Subgroups according to the accuracy of the intraocular lens power prediction after cataract surgery in angle closure glaucoma patients and normal controls. ACG, angle-closure glaucoma.

Table 4

Anterior Segment Biometry of Angle Closure Glaucoma Patients According to the Difference between Predicted and Residual Refractive Errors Using the SRK-II Formula

ACD, anterior chamber depth; AXL, axial length; LT, lens thickness.

Values given as means ± standard deviation.

When the correlation between anterior segment biometry and accuracy of IOL power calculation was sought, no significant relationship was found for each group.

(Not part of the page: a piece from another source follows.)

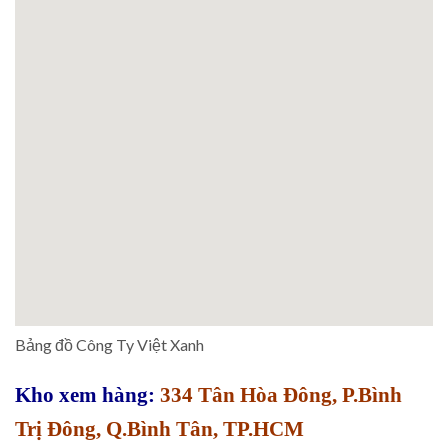
Bảng đồ Công Ty Việt Xanh
Kho xem hàng:
334 Tân Hòa Đông, P.Bình
Trị Đông, Q.Bình Tân, TP.HCM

Anterior chamber depth (Fig. 3A), lens thickness (Fig. 3B) and axial length (Fig. 3C) were not related to the difference between predicted and residual SE refractive error.

Fig. 3

Correlation between anterior segment biometry and accuracy of intraocular lens power calculation. (A) Anterior chamber depth (ACD), (B) Lens thickness (LT), (C) Axial length (AXL) in eyes with angle closure glucoma.

DISCUSSION

The present study demonstrates the possibility of inaccurate IOL power calculations in eyes with ACG. Using the SRK-II formula, the absolute value of the difference between predicted and residual SE refractive error was much larger in the ACG patients compared to controls. Among the ACG eyes showing inaccurate IOL power predictions, some had a hyperopic shift and the others had a myopic shift.

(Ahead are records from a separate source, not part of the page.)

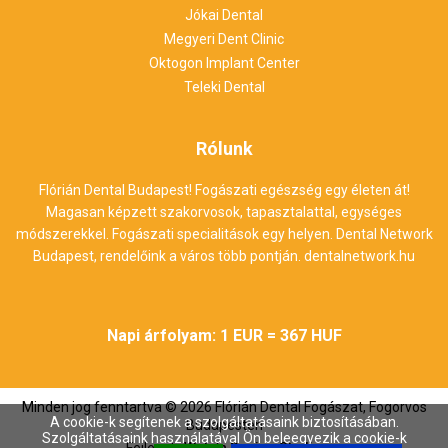
Jókai Dental
Megyeri Dent Clinic
Oktogon Implant Center
Teleki Dental
Rólunk
Flórián Dental Budapest! Fogászati egészség egy életen át!
Magasan képzett szakorvosok, tapasztalattal, egységes
módszerekkel. Fogászati specialitások egy helyen. Dental Network
Budapest, rendelőink a város több pontján.
dentalnetwork.hu
Napi árfolyam: 1 EUR = 367 HUF
Minden jog fenntartva ©
2026
Flórián Dental Fogászat, Fogorvos
A cookie-k segítenek a szolgáltatásaink biztosításában.
Budapesten
Szolgáltatásaink használatával Ön beleegyezik a cookie-k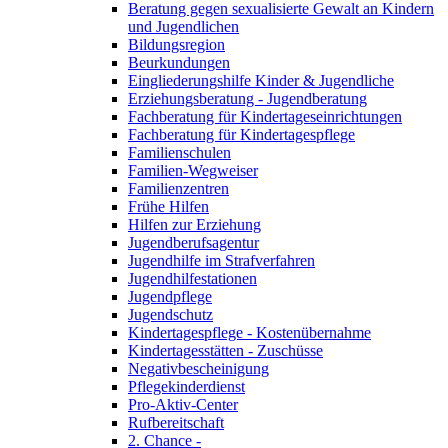
Beratung gegen sexualisierte Gewalt an Kindern
und Jugendlichen
Bildungsregion
Beurkundungen
Eingliederungshilfe Kinder & Jugendliche
Erziehungsberatung - Jugendberatung
Fachberatung für Kindertageseinrichtungen
Fachberatung für Kindertagespflege
Familienschulen
Familien-Wegweiser
Familienzentren
Frühe Hilfen
Hilfen zur Erziehung
Jugendberufsagentur
Jugendhilfe im Strafverfahren
Jugendhilfestationen
Jugendpflege
Jugendschutz
Kindertagespflege - Kostenübernahme
Kindertagesstätten - Zuschüsse
Negativbescheinigung
Pflegekinderdienst
Pro-Aktiv-Center
Rufbereitschaft
2. Chance -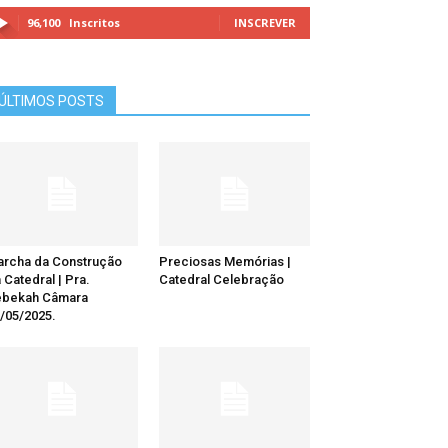
96,100
Inscritos
INSCREVER
ÚLTIMOS POSTS
rcha da Construção
Preciosas Memórias |
 Catedral | Pra.
Catedral Celebração
ebekah Câmara
/05/2025.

The relative position of the refractive lens between the cornea and macula in the ocular globe presents a stable refractive plane for entering light rays. This stable location of the lens plane is a pre-requisite for all IOL power calculation formulae. In the modern day era of cataract surgery becoming a refractive procedure, such a premise may not go unchallenged, especially in eyes where the relative position of the lens may post-operatively change. Such a change is often seen in eyes with ACG. With the high prevalence of angle closure in Eastern Asia particularly with increasing age, and considering the increased life expectancy of this population, surgery for senile cataracts in eyes with angle closure are becoming more and more common.

Clearly, anatomical differences between eyes with ACG and normal eyes exist. Such differences are mainly found at the anterior segment, mainly at the lens-iris diaphragm due to a thicker than usual lens and subsequently at the anterior chamber angle which accounts for the angle closure in the first place. Posterior shifting of the capsular bag after cataract removal will result in deepening of the anterior chamber,1-3 a subsequent hyperopic shift in ocular power when an IOL is implanted in a more posterior plane than pre-operatively planned. Decrease in axial length due to IOP lowering after cataract extraction will also predispose to a hyperopic shift in the post-operative period.4,5

However, in this study, post-operative myopic shift was noticed as much as the hyperopic shift. Post-operative myopic shift may be caused by the instability of the implanted in-the-bag IOLs. The large capsular volume and loosened lens zonules in ACG eyes has been reported to contribute to this IOL instability.6-8 It may be presumed that a certain anatomical difference between eyes with ACG normal controls makesthis discrepancy in IOL prediction a reality. However, in this study, no pre-operative biometric factors closely related to the extent of inaccuracy of IOL power calculations were found. Preoperative anterior segment biometry such as anterior chamber depth, lens thickness, and axial length did not relate to extents of inaccuracy. In other words, hyperopic and myopic shifted eyes did not show any difference preoperatively. Therefore, a precise prediction of the accuracy of IOL calculations cannot be said to be determined from pre-operative biometric data in eyes with ACG.

Although the pre-operative factors which predict the inaccurate IOL calculation are not found in this study, it is certain that IOL power prediction can be incorrect in ACG patients. Hyperopic or myopic shifting after cataract surgery in eyes with angle closure can be a significant problem presenting the patient with visual discomfort. Careful consideration of such inaccurate IOL power prediction must be entertained preoperatively and appropriately managed.